Nach über vier Monaten sind die Menschen, die am 7. Oktober nach Gasa verschleppt wurden, noch immer in der Gewalt der Hamas. Bis zu diesem Zeitpunkt ist nicht klar, in welchem Zustand sie sind und wer von ihnen noch am Leben ist. WINA sprach mit Ofrit Shapira Berman, Psychoanalytikerin und Spezialistin für Trauma an der Hebräischen Universität, über die Situation der Geiseln und ihrer Familien und über die Chancen derjenigen, die freikommen, wieder in ein normales Leben zurückzufinden.

2011
Demonstration auf dem Tel Aviver Azrieli Mall für die Freilassung der israelischen Geiseln in Gaza. © Flash 90

WINA: Frau Prof. Shapira Berman, in welchem Rahmen arbeiten Sie im Moment mit den betroffenen Familien?

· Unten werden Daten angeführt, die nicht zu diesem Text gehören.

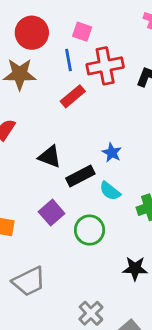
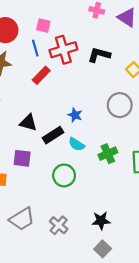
purple square: (52, 213) -> (22, 158), moved, turned -36
black star: (135, 268) -> (101, 221), moved
gray cross: (91, 313) -> (59, 225), moved

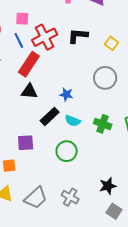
red rectangle: (41, 75) -> (29, 64), size x1.4
black triangle: (28, 123) -> (29, 91), moved
green cross: (108, 154) -> (103, 124), turned -36

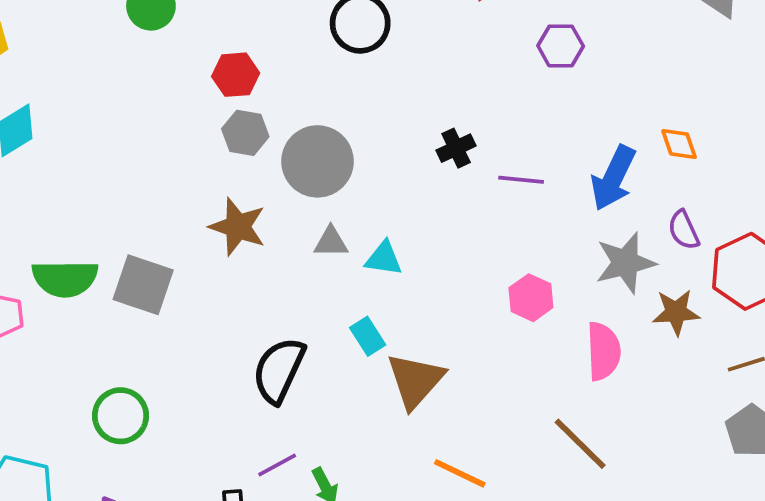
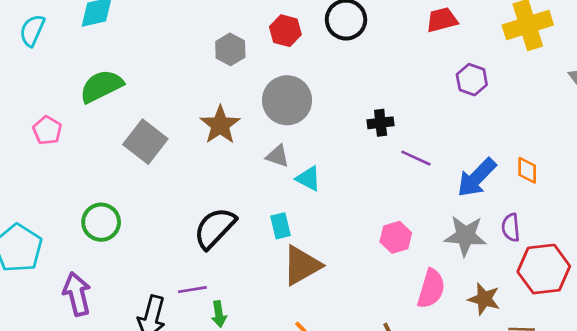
red hexagon: (236, 75) -> (285, 31), moved
gray hexagon: (245, 133) -> (230, 49), moved
green semicircle: (65, 278) -> (101, 86), moved, turned 135
brown star: (676, 312) -> (484, 299), moved

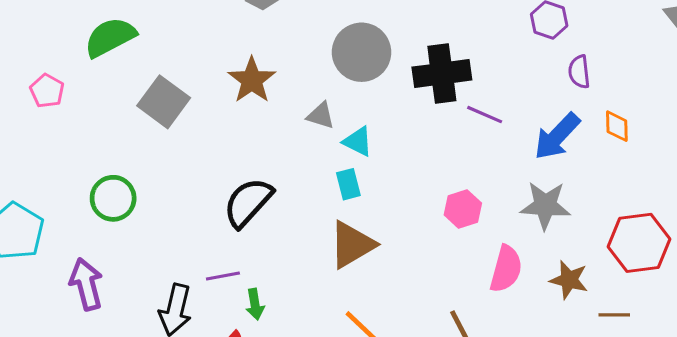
gray circle: (287, 100) -> (362, 52), moved
black cross: (381, 123) -> (442, 74), size x1.8
cyan rectangle: (280, 226) -> (348, 184), moved
purple semicircle: (511, 227) -> (579, 72), moved

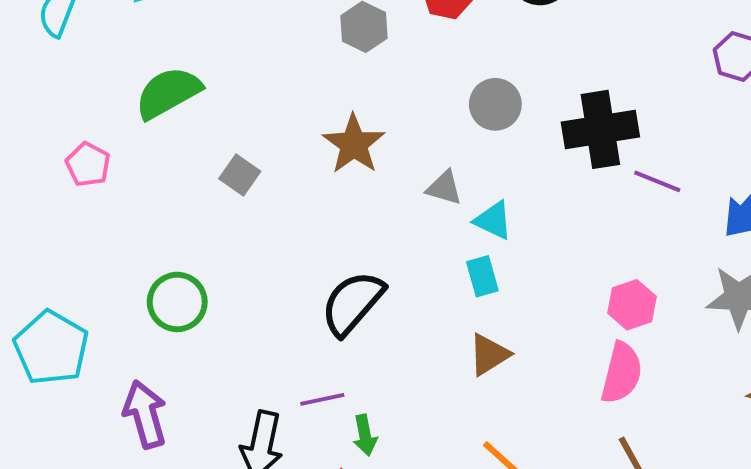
gray circle: (362, 52) -> (495, 104), size x0.7
gray square: (164, 102) -> (240, 175), size x0.6
brown triangle: (352, 245) -> (489, 355), size x0.7
pink semicircle: (506, 269) -> (622, 373), moved

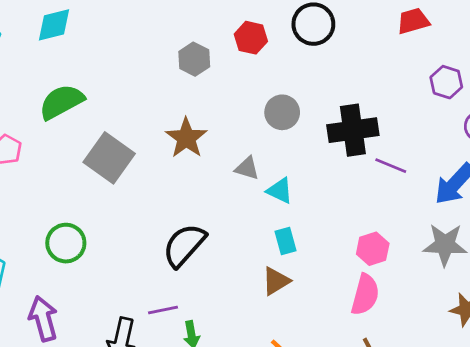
gray square: (240, 175) -> (109, 158), size x1.8
cyan rectangle: (482, 276) -> (285, 241), moved

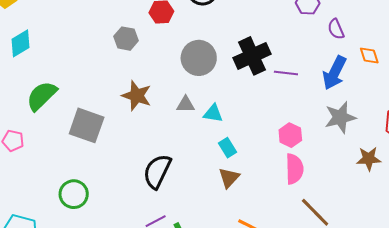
gray circle: (282, 112) -> (199, 58), size x1.4

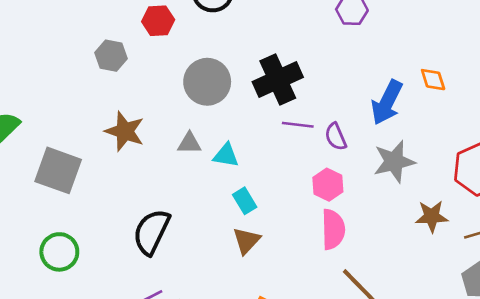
purple semicircle: (336, 29) -> (336, 137), moved
purple line: (286, 73) -> (298, 125), moved
green circle: (74, 194) -> (59, 252), moved

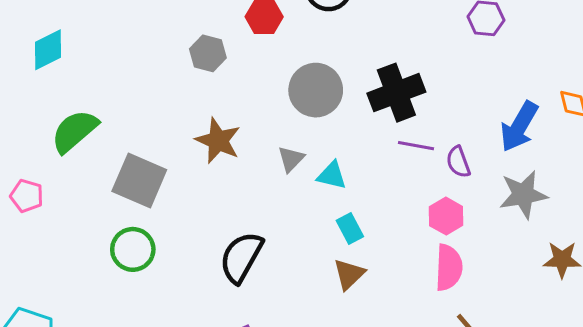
gray triangle: (189, 143) -> (291, 159), turned -50
green circle: (59, 252) -> (133, 249), moved

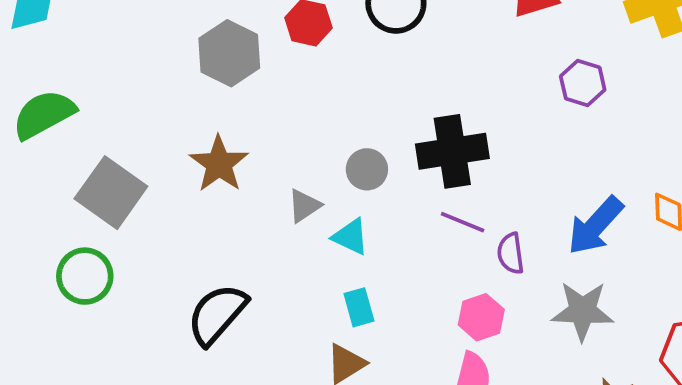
gray hexagon: (208, 53) -> (229, 53), size x1.4
gray circle: (316, 90) -> (367, 169), moved, size x0.6

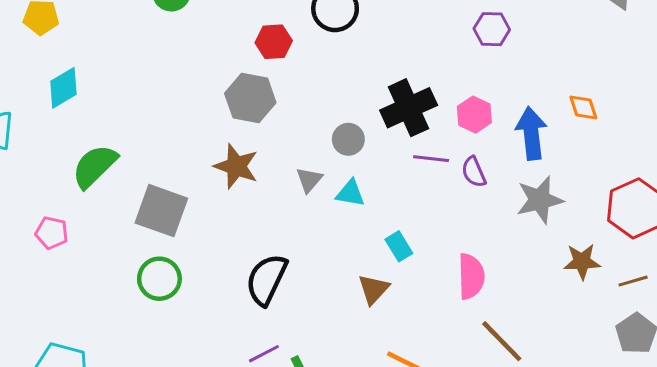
gray hexagon: (229, 53) -> (250, 98), moved
blue arrow: (595, 226) -> (531, 133), turned 147
cyan rectangle: (359, 307) -> (399, 246), moved
pink hexagon: (481, 317) -> (474, 115), moved

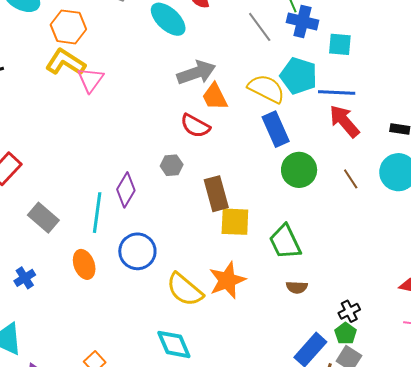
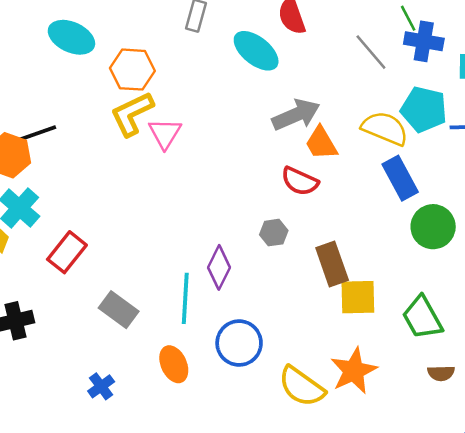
yellow L-shape: (65, 62) -> (132, 114), turned -54

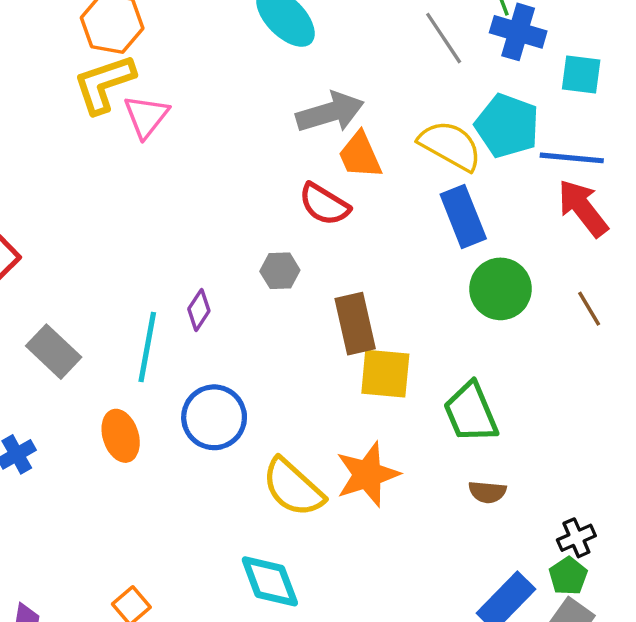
purple diamond: (219, 267) -> (199, 310), size x0.7

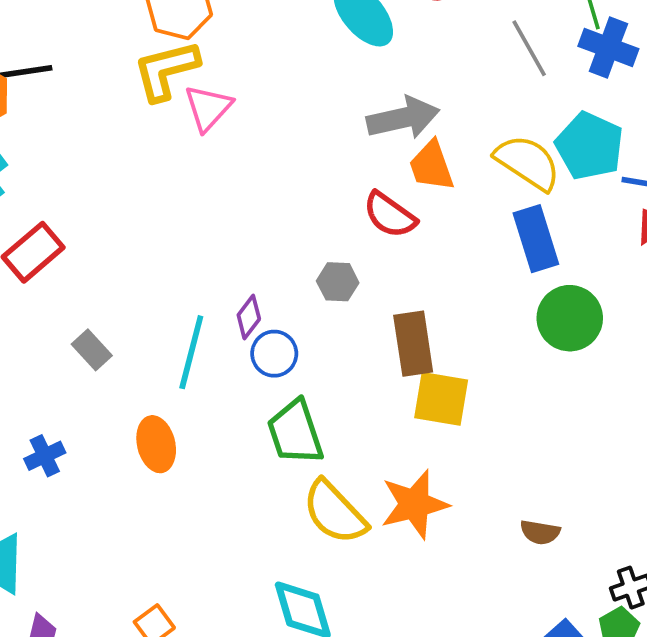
gray rectangle: (54, 352) -> (92, 350), size x0.7
green trapezoid: (471, 412) -> (295, 432), moved
blue circle: (214, 417) -> (274, 354), moved, size x0.7

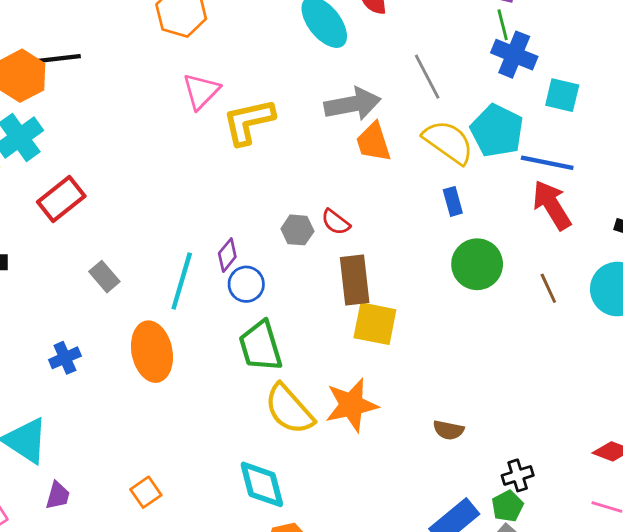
gray line: (529, 48) -> (427, 77), moved
yellow L-shape: (166, 70) -> (249, 122), moved
red semicircle: (390, 215) -> (336, 222), moved, size x0.7
blue rectangle: (536, 239) -> (453, 201), size x0.6
orange ellipse: (156, 444) -> (152, 352), size x1.4

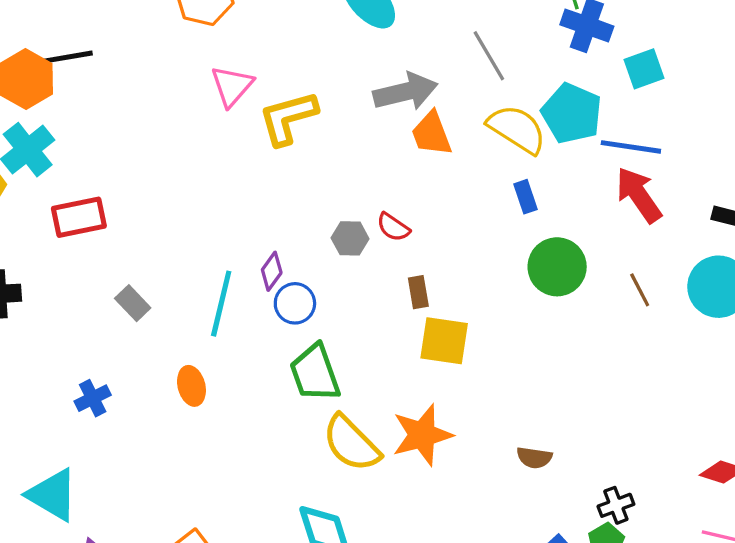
cyan square: (562, 95) -> (644, 69), turned -30
red rectangle: (61, 199) -> (79, 217), turned 30
brown rectangle: (355, 280) -> (418, 292), size x0.6
orange ellipse: (152, 352) -> (191, 386), size x0.6

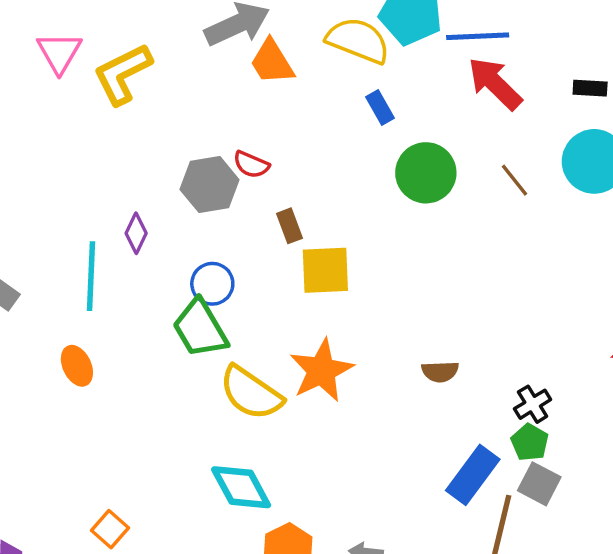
gray hexagon: (350, 238) -> (210, 185), size x1.5
blue circle: (295, 303) -> (212, 284), moved

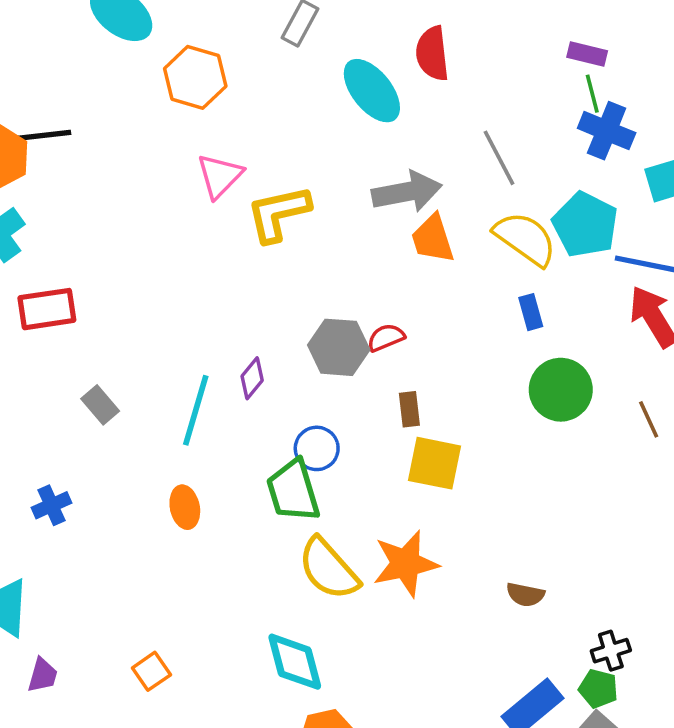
red semicircle: (251, 165) -> (386, 338), turned 120
orange ellipse: (77, 366) -> (185, 507), moved
green pentagon: (530, 442) -> (598, 689), turned -30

Ofrit Shapira Berman: Noch am 7. Oktober haben wir mit einigen Kollegen – Ärzten und Psychoanalytikern – die Hilfsorganisation FLM (First Line Med) gegründet, und noch am gleichen Tag haben wir dann erste Gespräche mit Betroffenen geführt. Mittlerweile haben wir in der Organisation 450 Psychoanalytiker, die volontieren und den Familien psychische Unterstützung geben, anfangs waren das auch die Angehörigen von Vermissten, denn viele wussten noch lange Zeit nicht, wer aus ihrer Familie entführt und wer ermordet wurde. Uns war sofort klar, dass das ernst ist. Ich bin selbst noch am selben Nachmittag in den Süden gefahren und habe mit dem Vater eines entführten jungen Mannes gesprochen. Nach vier Tagen kam die Nachricht, dass der Sohn ermordet wurde.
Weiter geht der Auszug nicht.